La courbe de tes yeux fait le tour de mon coeur,
Un rond de danse et de douceur,
Auréole du temps, berceau nocturne et sûr,
Et si je ne sais plus tout ce que j’ai vécu
C’est que tes yeux ne m’ont pas toujours vu.
(Éluard, « La courbe de tes yeux »)

Adieu faux amour confondu
Avec la femme qui s’éloigne
Avec celle que j’ai perdue
L’année dernière en Allemagne
Et que je ne reverrai plus
(Apollinaire, « La Chanson du mal-aimé »)

👉 La strophe qui comporte 2 vers s’appelle le distique.

Je ne me suis pas consolé,
Bien que mon coeur s’en soit allé.
(Verlaine, « Triste était mon âme »)

Dans le vieux parc solitaire et glacé
Deux formes ont tout à l’heure passé.
(Verlaine, « Colloque sentimental »)

👉 La strophe qui ne comporte qu’1 vers s’appelle le monostique.

Ô fangeuse grandeur ! sublime ignominie ! (Baudelaire, « Tu mettrais l’univers entier dans ta ruelle »)

Ô Satan, prends pitié de ma longue misère ! (Baudelaire, « Les Litanies de Satan »)

2 – Le vers

Un vers, c’est une ligne de poème. Assemblés, des vers forment une strophe. Le vers peut être de longueur variable, respectueux ou non des codes établis (on va y venir !)

🔷 Comment mesurer un vers ?

Pour mesurer un vers, il faut compter ses syllabes.

Voie lactée ô sœur lumineuse ➡️ Voie – lac – tée – ô – sœur – lu – mi – neuse : 8 syllabes

Facile, non ? Attention ! Il y a trois petits éléments auxquels il faut faire attention…

🥇 La règle du « e » muet

Quand on parle, on ne prononce pas le « e » qui termine un mot : « table » se prononce [tabl], « voiture » se prononce [voitur]. C’est un « e » muet.

À l’intérieur d’un vers, quand un mot se termine par « e » et que le suivant commence par une voyelle, on ne compte pas la syllabe.
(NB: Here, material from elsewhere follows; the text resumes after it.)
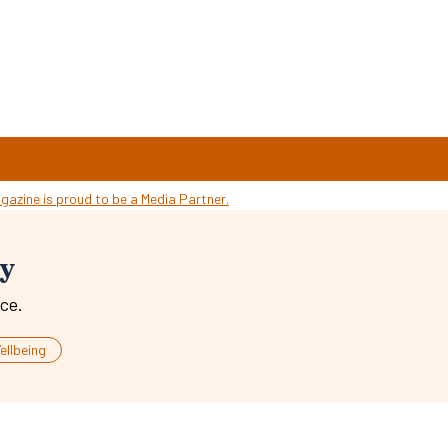
ty
ce.
ellbeing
Cependant, si le « e » muet est suivi par une consonne, on va compter une syllabe supplémentaire.

Il tire, traîne, geint, tire encore et s’arrête. ➡️ les syllabes se terminant par un « e » en rouge sont à compter (il faut prononcer [il tireu, traîneu]) ; celles par un « e » en vers ne sont pas à compter (il faut prononcer [tir encor]).

Cette règle s’applique également aux « e » qu’on ne prononce pas dans les noms au pluriel, les verbes conjugués.

Mon gosier de métal parle toutes les langues. ➡️ il faut prononcer [parleu touteu].

🥈 La diérèse

2 sons que l’on a l’habitude de prononcer ensemble peuvent être dissociés. Par exemple, on a l’habitude de prononcer « odieux » en 2 syllabes : o-dieux. Cependant, il arrive qu’il faille le prononcer en 3 syllabes : o-di-eux. C’est une diérèse.

🥉 La synérèse

C’est le contraire de la diérèse : au lieu de distinguer les 2 sons, on les prononce ensemble : « Hermione » se prononce « Her-mione ».

🔷 Les vers réguliers

Dans un poème, on a des réguliers vers réguliers si ces derniers suivent une longueur et une disposition logique.

🔺 Le poète est ainsi dans les Landes du monde ;
Lorsqu’il est sans blessure, il garde son trésor.
Il faut qu’il ait au coeur une entaille profonde
Pour épancher ses vers, divines larmes d’or !
(Théophile Gautier, « Le Pin des Landes »)

Ici, 4 vers de même longueur se succèdent. Ce sont donc des vers réguliers.

🔺 Les formes s’effaçaient et n’étaient plus qu’un rêve,
Une ébauche lente à venir,
Sur la toile oubliée, et que l’artiste achève
Seulement par le souvenir.
(Baudelaire, « Une Charogne »)

Ici, on a le schéma suivant : vers de 12 syllabes – vers de 8 syllabes – vers de 12 syllabes – vers de 8 syllabes. Ainsi, même si tous les vers ne font pas la même longueur, l’enchaînement conserve une logique.

🔷 Les vers libres

Dans un poème, on a des vers libres si ces derniers ne suivent ni une longueur ni une disposition logique. On peut remarquer des vers libres sur le visuel du poème : cela

🔺 Les chars d’argent et de cuivre –
Les proues d’acier et d’argent –
Battent l’écume, –
Soulèvent les souches des ronces.
Les courants de la lande,
Et les ornières immenses du reflux,
Filent circulairement vers l’est,
Vers les piliers de la forêt, –
Vers les fûts de la jetée,
Dont l’angle est heurté par des tourbillons de lumière.
(Rimbaud, « Marine »)

Ici, des vers de longueurs différentes s’enchaînent sans logique mathématique : 7 syllabes – 7 syllabes – 4 syllabes – 8 syllabes – 6 syllabes – etc.

D’une manière générale, plus on avance dans le temps, plus les poètes et poétesses se donnent une certaine liberté dans l’écriture.